[Data under study]

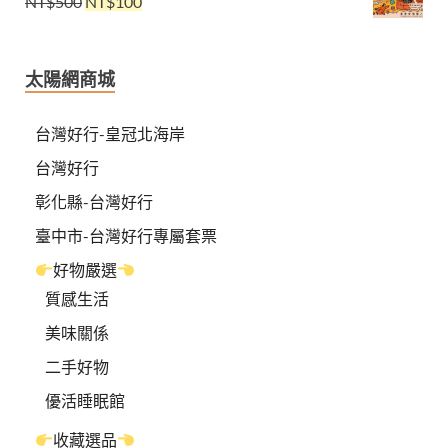
NT$
500
NT$
100
太陽網商城
台灣好行-皇冠北海岸
台灣好行
彰化縣-台灣好行
臺中市-台灣好行專屬套票
好物嚴選
質感生活
美味關係
二手好物
優活睡眠館
收藏選品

[/Data under study]

Problem description
Before copying the material, set its pictures aside; then transcribe it word for word.

Result of the task
NT$
500
NT$
100
太陽網商城
台灣好行-皇冠北海岸
台灣好行
彰化縣-台灣好行
臺中市-台灣好行專屬套票
好物嚴選
質感生活
美味關係
二手好物
優活睡眠館
收藏選品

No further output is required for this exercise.